10x 工程师这个说法,最早可以追溯到 1968 年的一项研究。当时有人发现,程序员做同样的任务,效率差距可能非常大。后来也有人指出,这项研究本身并不严谨,但这并不妨碍它变成行业故事:总有那么一个人,一个人能顶一队人,别人做不到的事他能做。

过去,这更像一个传说。你可能听同事讲过,也可能在创业博客里读过,但它总是离真实团队有点远。直到 AI 编码工具 出现,这个故事才开始变味。

从 10x 到 -10x

AI 把10x 工程师从天赋神话,变成了一种看起来可以学习、可以复制的能力。只要会写提示词、会调工具、会拼上下文,一个开发者就能在一个下午生成一大堆代码。过去这些代码,可能需要一个团队写完整个迭代。

于是,社区里开始出现很多类似故事:用 AI 在周末做出一个完整应用,用一套工具链把个人产出拉满,用提示词让开发速度翻倍。问题是,速度本身不是生产力,能被验证的速度才是。

所谓负 10 倍工程师,不是写得慢的人,而是看起来产出很高,却不断把隐患塞进代码库的人。他按时交付,PR 很多,需求响应很快,指标看起来也不错。真正的问题,往往要等到线上故障、回归失败、认证系统崩掉,或者客户开始流失时才暴露。

更麻烦的是,他未必知道自己正在制造负影响。AI 生成的代码很容易带来完成感:页面能跑,测试能过,功能能演示。至于抽象是否合理、边界是否覆盖、后面的人能不能看懂,都会被速度带来的爽感盖过去。

速度不是质量

原文给出一个值得警惕的数据:AI 生成代码的问题和缺陷约为人工编写代码的 1.7 倍。在来源没有进一步确认前,我们先把它当作一个风险信号:AI 辅助开发的默认状态,不应理解为更快地交付高质量代码,而应理解为更快地交付一批需要认真验证的代码。

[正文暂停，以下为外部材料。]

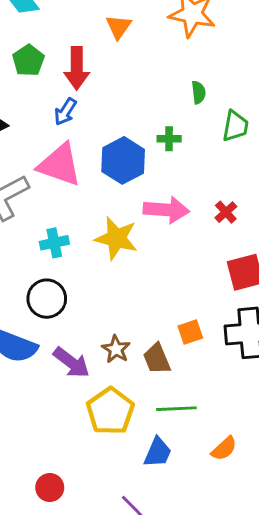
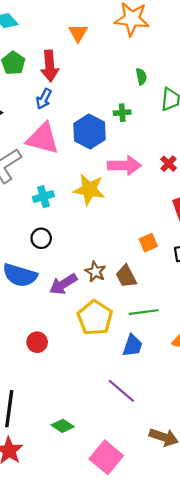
black circle: (47, 299) -> (41, 238), size x0.7
orange square: (190, 332) -> (148, 243), moved
purple arrow: (71, 362) -> (63, 284), turned 116
red circle: (50, 487) -> (37, 342), moved

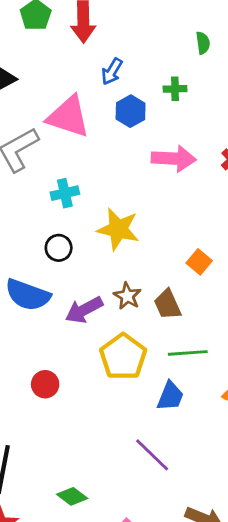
blue arrow: (44, 99) -> (112, 71), moved
blue hexagon: (90, 131) -> (131, 111), size x0.7
yellow star: (89, 189) -> (118, 229), moved
orange square: (148, 243) -> (199, 262), turned -30

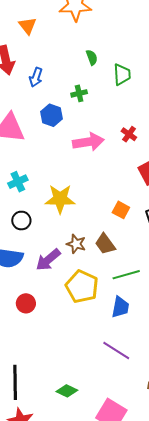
blue arrow: (112, 71) -> (36, 77), moved
red circle: (45, 384) -> (26, 303), moved

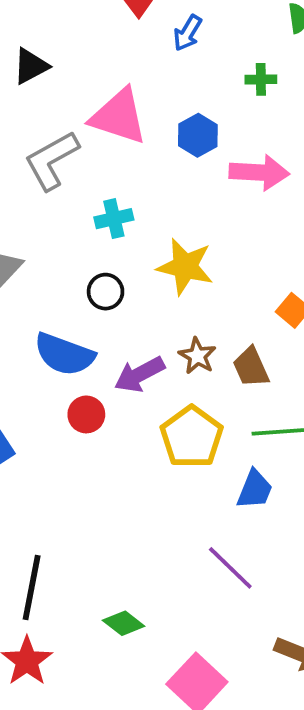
blue hexagon: (51, 115) -> (198, 135), moved
red circle: (26, 303) -> (86, 414), moved

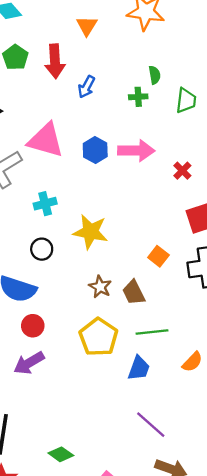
green cross: (261, 79) -> (138, 97), moved
pink arrow: (259, 172) -> (136, 151), moved
purple arrow: (140, 374) -> (29, 363), moved
purple line: (230, 568) -> (151, 425), moved

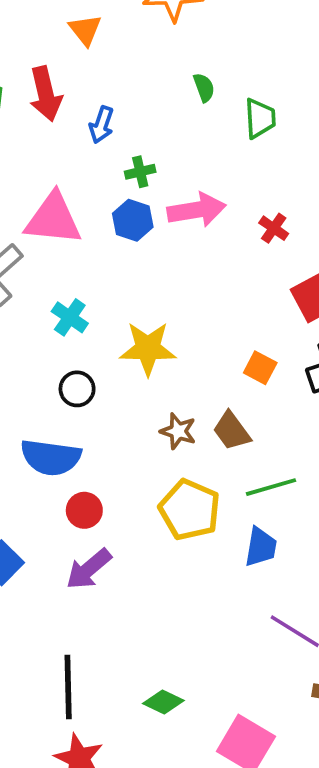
green cross: (138, 97) -> (140, 172), moved
cyan cross: (45, 204) -> (70, 317), turned -30

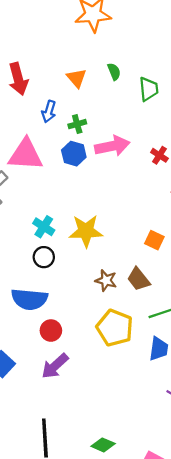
orange triangle: (85, 30) -> (77, 78), moved
blue arrow: (102, 125) -> (49, 111), moved
cyan cross: (70, 317) -> (44, 227), moved

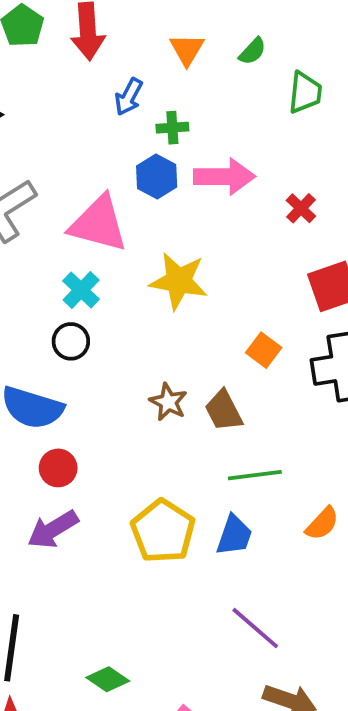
green semicircle: (114, 72) -> (252, 51), turned 54
pink triangle: (26, 155) -> (98, 224), moved
yellow star: (86, 231) -> (179, 281), moved
yellow pentagon: (115, 328) -> (163, 531), moved

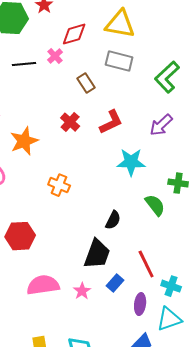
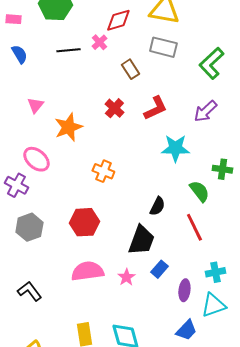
red hexagon: (20, 236) -> (84, 222), moved
red line: (146, 264) -> (194, 227), moved
cyan cross: (171, 286) -> (215, 272), turned -30

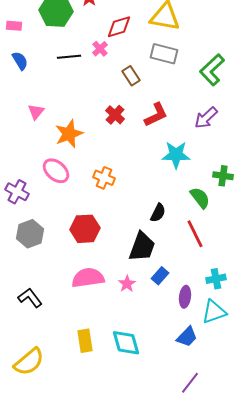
pink ellipse: (36, 159) -> (56, 171), moved

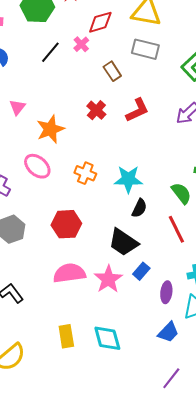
black line: (69, 57) -> (50, 52), turned -45
cyan star: (176, 155) -> (128, 179), moved
black trapezoid: (142, 247) -> (123, 242), turned 104
pink star: (127, 284) -> (108, 279), size x1.6

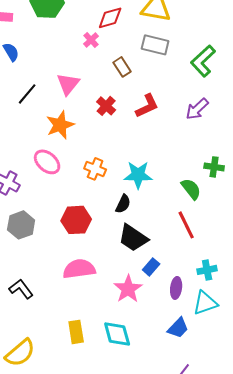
black line: (50, 52) -> (27, 94), moved
pink triangle: (17, 107) -> (68, 84), moved, size x1.4
black semicircle: (139, 208) -> (123, 204), moved
pink star: (108, 279) -> (128, 289), moved

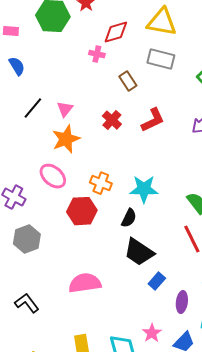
pink cross: (91, 40) -> (97, 54), turned -35
pink triangle: (68, 84) -> (65, 109), moved, size x0.7
red hexagon: (76, 220) -> (82, 211), moved
pink star: (128, 289) -> (152, 333), moved, size x0.7

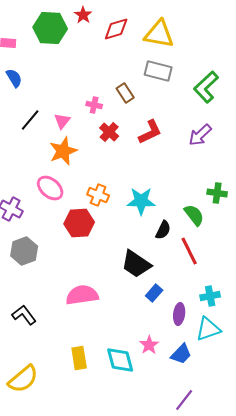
red diamond: (116, 32) -> (116, 29), moved
pink cross: (97, 54) -> (94, 105), moved
black semicircle: (129, 218) -> (163, 230), moved

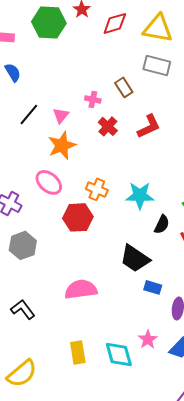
blue rectangle: (154, 293) -> (153, 287), turned 66

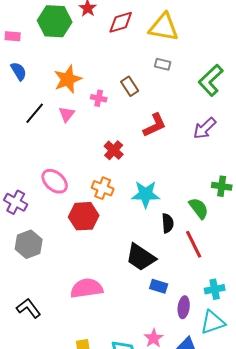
gray rectangle: (157, 65) -> (163, 64), size x0.6
red cross: (108, 126) -> (114, 150), moved
orange star: (62, 145) -> (68, 79), moved
black semicircle: (162, 224) -> (168, 223), turned -30

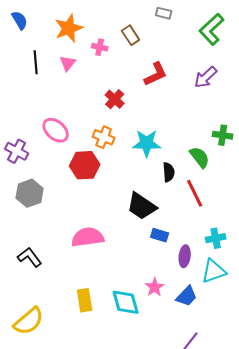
black line: (35, 113) -> (36, 62), turned -45

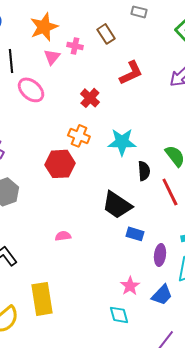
pink triangle: (68, 63) -> (52, 57), moved
pink ellipse: (56, 130) -> (31, 90), moved
pink semicircle: (88, 237) -> (63, 236), size x0.5
yellow rectangle: (85, 300) -> (42, 299), moved, size x1.4
cyan diamond: (126, 302) -> (119, 315), moved, size x0.7

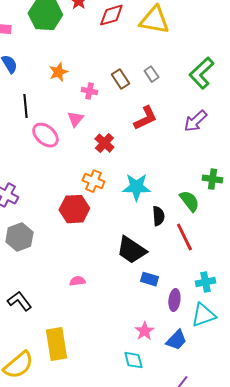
gray rectangle: (139, 12) -> (151, 74), moved, turned 42
orange star: (44, 27) -> (58, 72), size x0.7
pink triangle: (52, 57) -> (75, 119), moved

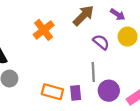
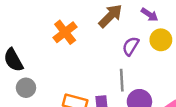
purple semicircle: (101, 42) -> (131, 46), turned -98

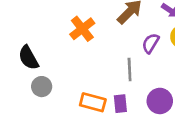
gray line: (122, 80) -> (130, 69), moved

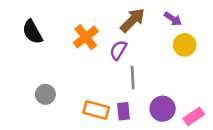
purple semicircle: (151, 43) -> (118, 50), moved
black semicircle: (28, 58) -> (32, 32), moved

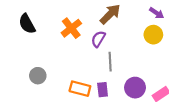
purple arrow: (173, 19) -> (157, 13), moved

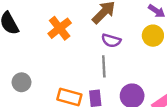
purple semicircle: (98, 39) -> (111, 41), moved, turned -105

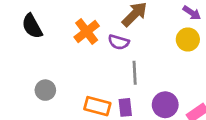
purple semicircle: (111, 41) -> (119, 42), moved

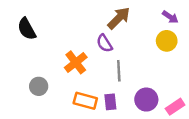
orange cross: (87, 32) -> (76, 62), moved
purple semicircle: (119, 42) -> (104, 43), turned 42

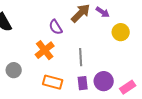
purple arrow: (170, 17) -> (103, 12), moved
purple semicircle: (104, 43) -> (56, 27), moved
purple rectangle: (110, 102) -> (83, 83), moved

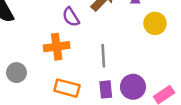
orange cross: (45, 50) -> (57, 47), turned 30

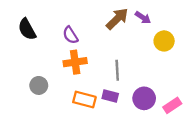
purple semicircle: (71, 17) -> (70, 35), moved
purple rectangle: (106, 89) -> (110, 96), moved, turned -70

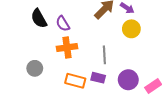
black semicircle: (27, 29) -> (39, 18), moved
yellow circle: (164, 41) -> (131, 29), moved

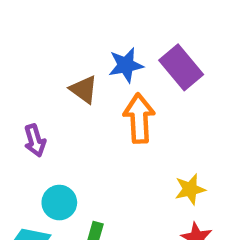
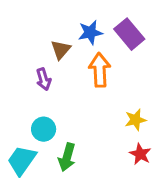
brown triangle: (84, 90) -> (61, 50), turned 35
purple arrow: (35, 140) -> (44, 79), moved

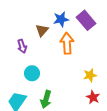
purple arrow: (44, 79) -> (22, 46), moved
cyan circle: (44, 129) -> (32, 73), moved

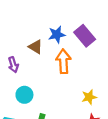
brown triangle: (42, 30) -> (36, 47), turned -40

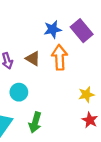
brown triangle: (36, 47) -> (33, 58), moved

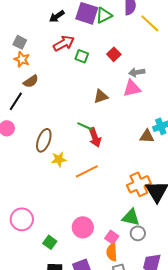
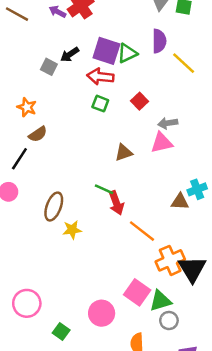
gray square: (20, 42) -> (49, 67), moved
red arrow: (64, 43) -> (100, 77), moved, turned -145
orange line: (87, 171) -> (142, 231), moved, turned 65
green triangle: (131, 217) -> (160, 301), turned -30
pink square: (112, 237) -> (137, 292), moved, size x1.5

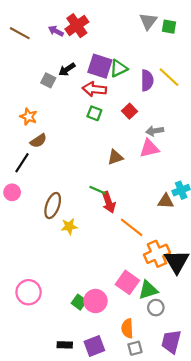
purple semicircle: (159, 41) -> (147, 80), moved
green square: (61, 332) -> (79, 302), moved

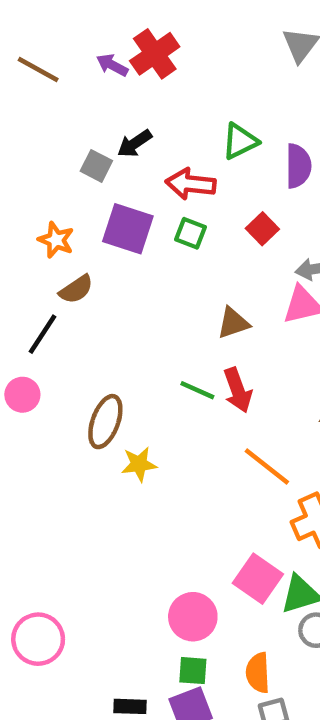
purple square: (100, 66) -> (128, 229), moved
red arrow: (109, 202) -> (238, 390), moved
pink circle: (29, 292) -> (38, 639), moved
green square: (79, 302) -> (193, 671), moved, turned -32

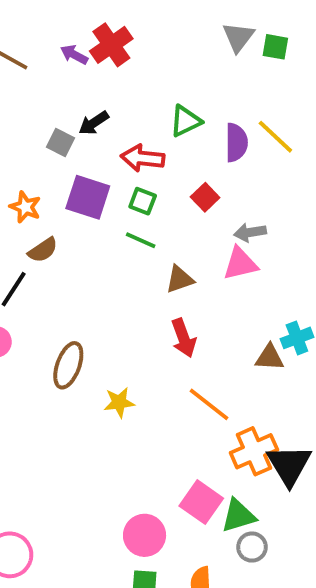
green line: (197, 390) -> (141, 240), moved
yellow star: (139, 464) -> (119, 402), moved

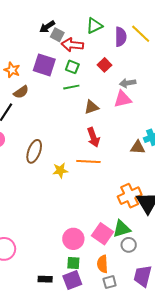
gray square: (60, 143) -> (57, 35), moved
green line: (141, 240) -> (71, 87), turned -35
orange line: (209, 404) -> (88, 161), moved, turned -35
pink square: (201, 502) -> (103, 234), moved

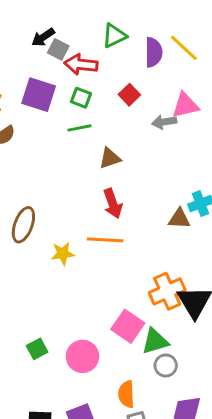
pink triangle: (123, 99) -> (185, 105), moved
pink square: (103, 234) -> (128, 326), moved
green square: (73, 263) -> (37, 349), moved, turned -32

这并不是说 AI 写代码一定糟糕。真正拉开差距的,是使用者的判断力。优秀工程师会把 AI 当成草稿生成器、方案探索器和重复劳动加速器;负 10 倍工程师会把 AI 输出当成已经完成的结果。

过去,一个糟糕决定可能只影响一个模块。现在,一个开发者借助 AI,很快就能把同一个错误假设复制到认证层、数据管道、部署脚本和监控配置里。坏决策扩散得太快,传统代码审查很难自然消化。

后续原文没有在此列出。